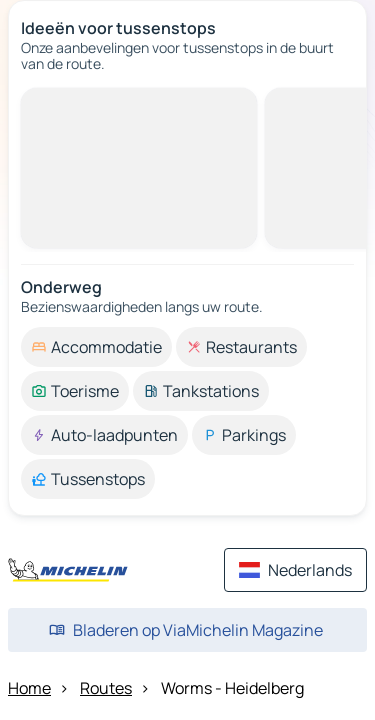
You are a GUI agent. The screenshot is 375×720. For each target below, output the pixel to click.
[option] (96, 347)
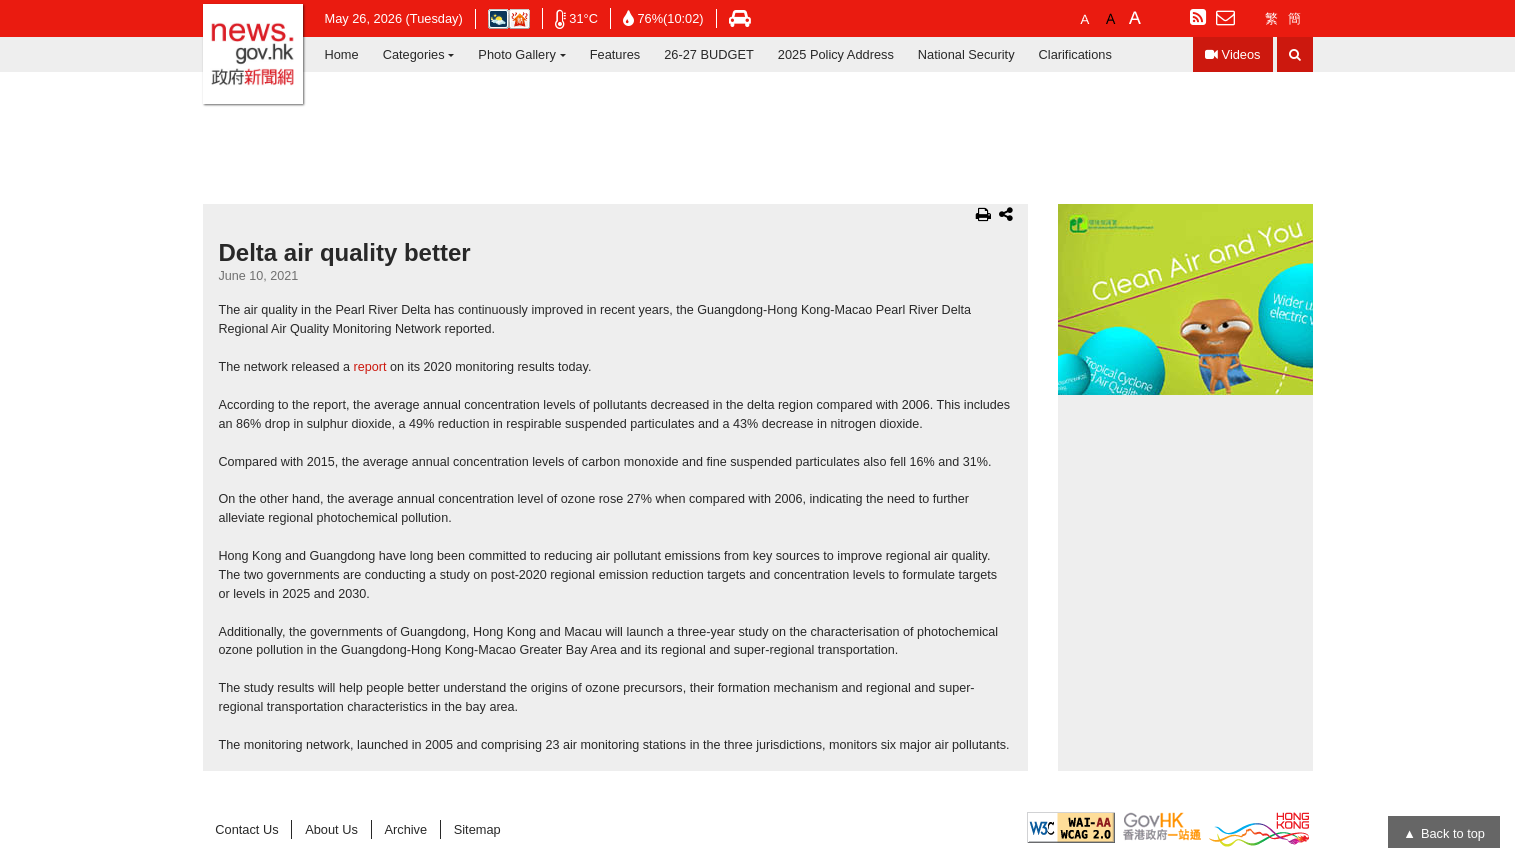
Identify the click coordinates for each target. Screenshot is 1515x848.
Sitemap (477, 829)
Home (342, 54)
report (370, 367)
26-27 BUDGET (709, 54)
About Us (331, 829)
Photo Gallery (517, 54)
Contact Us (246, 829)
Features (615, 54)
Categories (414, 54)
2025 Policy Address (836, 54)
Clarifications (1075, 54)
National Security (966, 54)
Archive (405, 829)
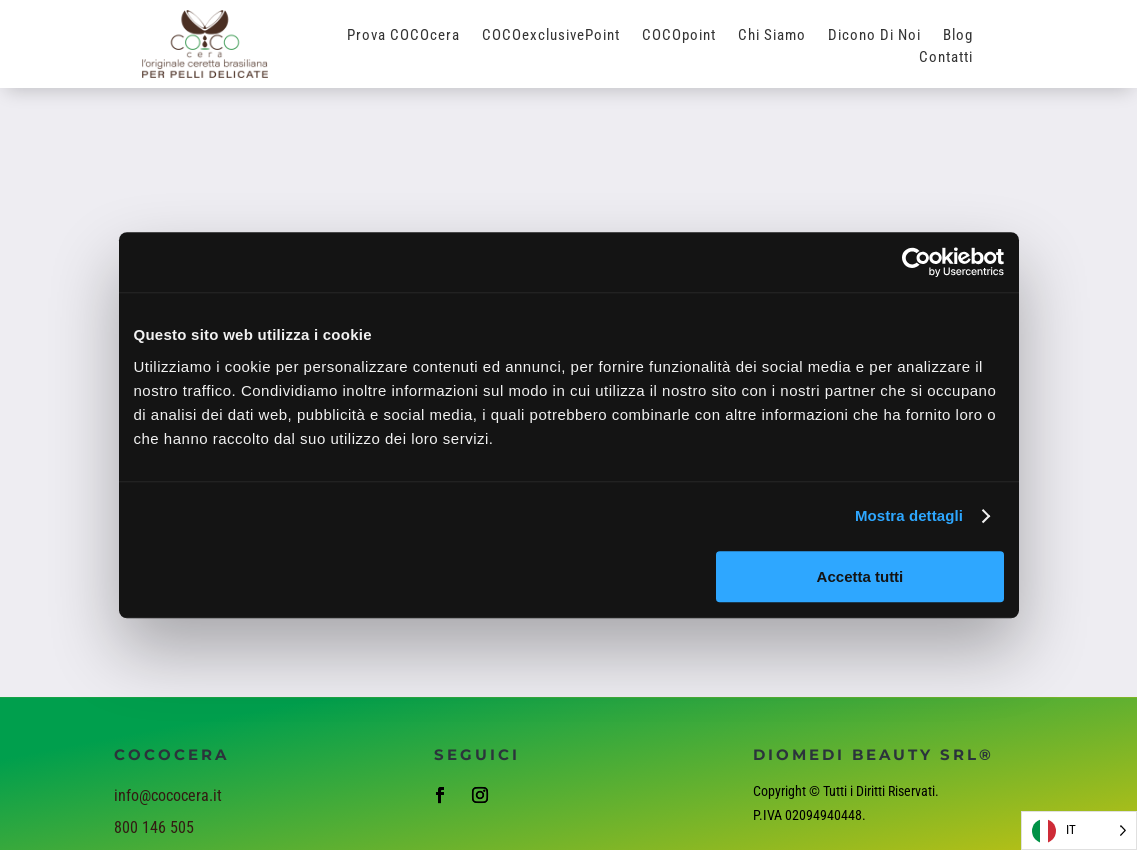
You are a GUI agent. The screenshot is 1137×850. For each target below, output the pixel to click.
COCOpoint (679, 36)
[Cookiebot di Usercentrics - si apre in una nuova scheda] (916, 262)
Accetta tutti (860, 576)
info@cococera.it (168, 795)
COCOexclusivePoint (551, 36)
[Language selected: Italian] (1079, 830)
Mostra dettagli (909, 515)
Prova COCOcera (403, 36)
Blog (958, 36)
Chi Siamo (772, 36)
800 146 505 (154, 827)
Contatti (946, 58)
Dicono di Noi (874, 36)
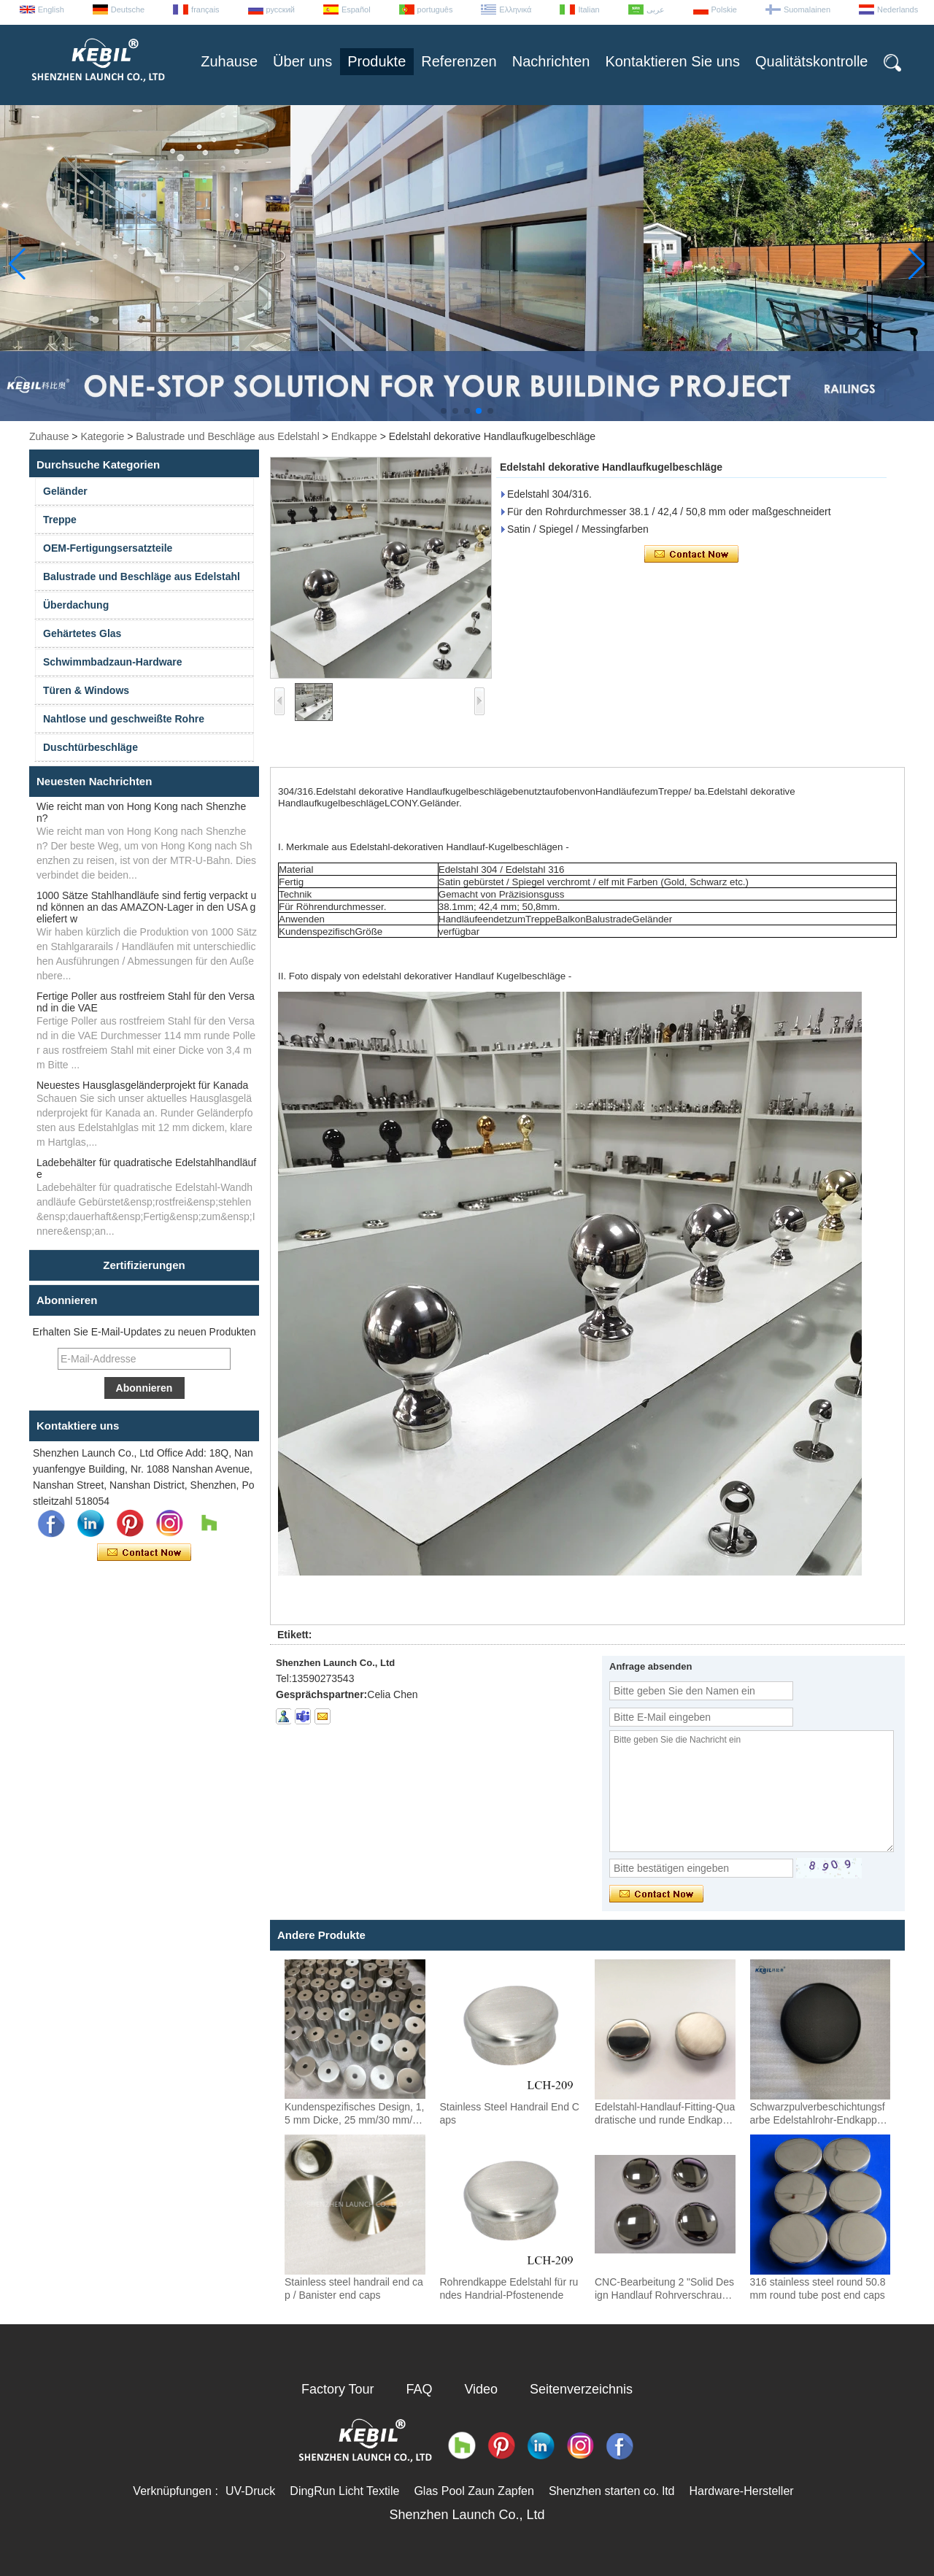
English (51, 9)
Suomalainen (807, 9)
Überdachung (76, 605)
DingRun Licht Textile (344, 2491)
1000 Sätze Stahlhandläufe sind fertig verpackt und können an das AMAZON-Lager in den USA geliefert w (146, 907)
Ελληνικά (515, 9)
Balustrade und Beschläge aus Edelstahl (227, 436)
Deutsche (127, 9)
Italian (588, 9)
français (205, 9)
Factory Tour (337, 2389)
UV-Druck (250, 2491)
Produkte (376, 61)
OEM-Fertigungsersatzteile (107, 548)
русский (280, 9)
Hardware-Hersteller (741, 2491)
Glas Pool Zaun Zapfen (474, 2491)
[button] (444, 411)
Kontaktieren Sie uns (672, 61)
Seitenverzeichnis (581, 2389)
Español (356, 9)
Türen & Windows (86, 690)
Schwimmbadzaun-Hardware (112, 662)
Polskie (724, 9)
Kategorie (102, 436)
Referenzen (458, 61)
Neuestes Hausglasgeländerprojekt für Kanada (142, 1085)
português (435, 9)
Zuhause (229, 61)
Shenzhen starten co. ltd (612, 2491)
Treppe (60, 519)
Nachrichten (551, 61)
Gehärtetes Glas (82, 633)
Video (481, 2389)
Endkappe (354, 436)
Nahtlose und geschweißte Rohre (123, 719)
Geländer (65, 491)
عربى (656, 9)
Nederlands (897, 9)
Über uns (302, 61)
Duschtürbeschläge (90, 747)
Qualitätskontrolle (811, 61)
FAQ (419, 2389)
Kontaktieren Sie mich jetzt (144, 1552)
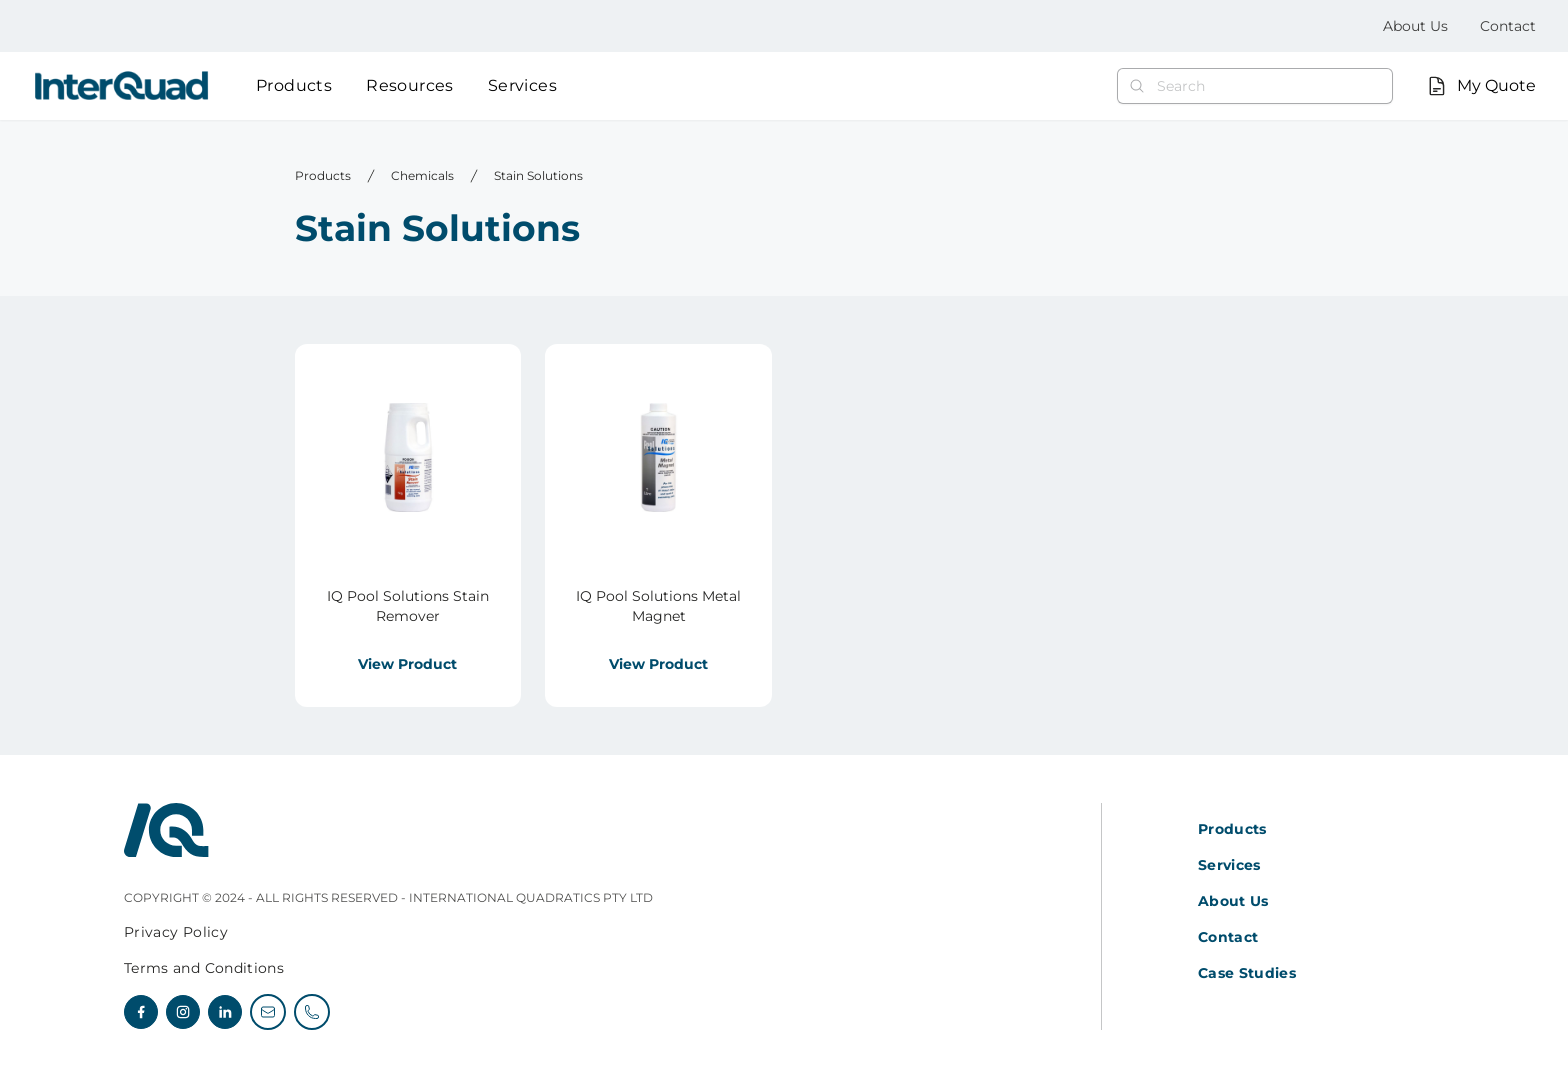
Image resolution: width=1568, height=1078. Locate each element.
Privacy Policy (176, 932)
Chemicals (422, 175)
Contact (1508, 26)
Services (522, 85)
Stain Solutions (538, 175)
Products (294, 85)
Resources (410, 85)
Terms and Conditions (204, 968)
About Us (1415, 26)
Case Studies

▶ **PROBLEM DETAILS**: Within the material above, output exactly the lines from the one with "Balustrade und Beschläge" through the one with "Seitenverzeichnis (581, 2389)", end lines included, and nothing besides.

▶ **RESULT OF THIS EXERCISE**:
Balustrade und Beschläge aus Edelstahl (227, 436)
Deutsche (127, 9)
Italian (588, 9)
français (205, 9)
Factory Tour (337, 2389)
UV-Druck (250, 2491)
Produkte (376, 61)
OEM-Fertigungsersatzteile (107, 548)
русский (280, 9)
Hardware-Hersteller (741, 2491)
Glas Pool Zaun Zapfen (474, 2491)
[button] (444, 411)
Kontaktieren Sie uns (672, 61)
Seitenverzeichnis (581, 2389)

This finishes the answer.